What you are asked to do> Starting at the line that contains "I promise this", return every line through the end of the data exactly, without pictures.

======== Input data

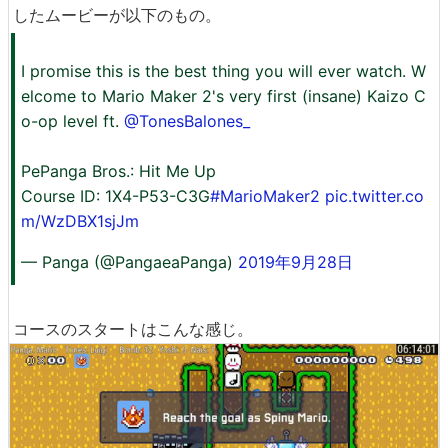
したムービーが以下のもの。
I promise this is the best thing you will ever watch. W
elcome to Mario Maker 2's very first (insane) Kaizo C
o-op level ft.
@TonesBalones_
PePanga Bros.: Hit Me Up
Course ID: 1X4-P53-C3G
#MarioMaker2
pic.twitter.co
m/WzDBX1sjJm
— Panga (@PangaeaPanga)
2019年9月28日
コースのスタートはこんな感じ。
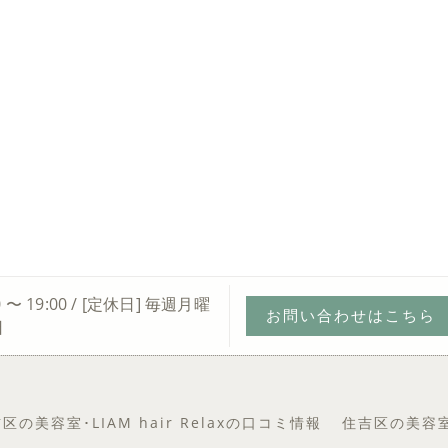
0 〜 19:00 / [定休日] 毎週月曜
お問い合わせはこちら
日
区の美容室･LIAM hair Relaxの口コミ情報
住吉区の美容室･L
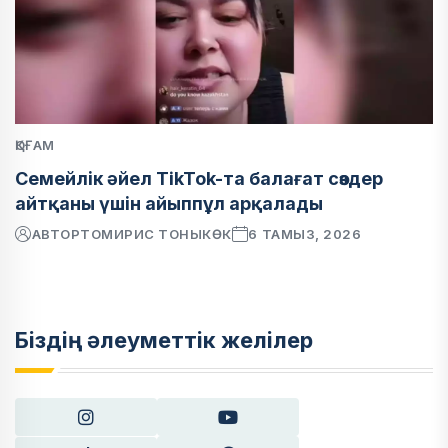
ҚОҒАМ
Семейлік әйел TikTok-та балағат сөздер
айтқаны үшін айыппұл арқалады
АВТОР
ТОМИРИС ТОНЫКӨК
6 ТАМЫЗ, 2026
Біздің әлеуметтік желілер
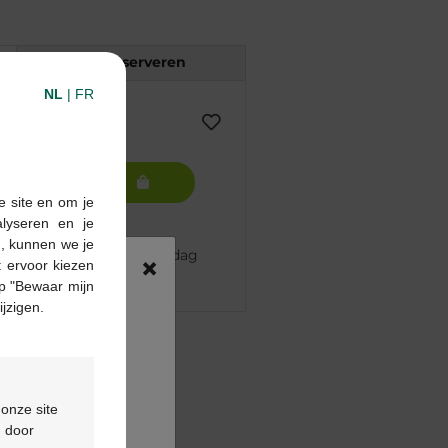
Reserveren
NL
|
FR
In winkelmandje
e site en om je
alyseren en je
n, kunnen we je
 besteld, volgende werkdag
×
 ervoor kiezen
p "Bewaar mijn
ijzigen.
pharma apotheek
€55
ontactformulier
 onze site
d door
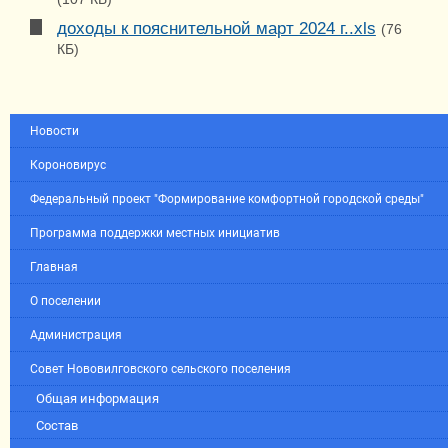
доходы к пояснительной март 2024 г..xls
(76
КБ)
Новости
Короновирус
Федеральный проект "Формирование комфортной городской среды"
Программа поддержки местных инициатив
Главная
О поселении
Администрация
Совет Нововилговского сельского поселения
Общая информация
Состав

================

Response to this exercise>
I promise this is the best thing you will ever watch. W
elcome to Mario Maker 2's very first (insane) Kaizo C
o-op level ft.
@TonesBalones_
PePanga Bros.: Hit Me Up
Course ID: 1X4-P53-C3G
#MarioMaker2
pic.twitter.co
m/WzDBX1sjJm
— Panga (@PangaeaPanga)
2019年9月28日
コースのスタートはこんな感じ。
0 〜 19:00 / [定休日] 毎週月曜
お問い合わせはこちら
日
区の美容室･LIAM hair Relaxの口コミ情報
住吉区の美容室･L
ҚОҒАМ
Семейлік әйел TikTok-та балағат сөздер
айтқаны үшін айыппұл арқалады
АВТОР
ТОМИРИС ТОНЫКӨК
6 ТАМЫЗ, 2026
Біздің әлеуметтік желілер
Reserveren
NL
|
FR
In winkelmandje
e site en om je
alyseren en je
n, kunnen we je
 besteld, volgende werkdag
×
 ervoor kiezen
p "Bewaar mijn
ijzigen.
pharma apotheek
€55
ontactformulier
 onze site
d door
доходы к пояснительной март 2024 г..xls
(76
КБ)
Новости
Короновирус
Федеральный проект "Формирование комфортной городской среды"
Программа поддержки местных инициатив
Главная
О поселении
Администрация
Совет Нововилговского сельского поселения
Общая информация
Состав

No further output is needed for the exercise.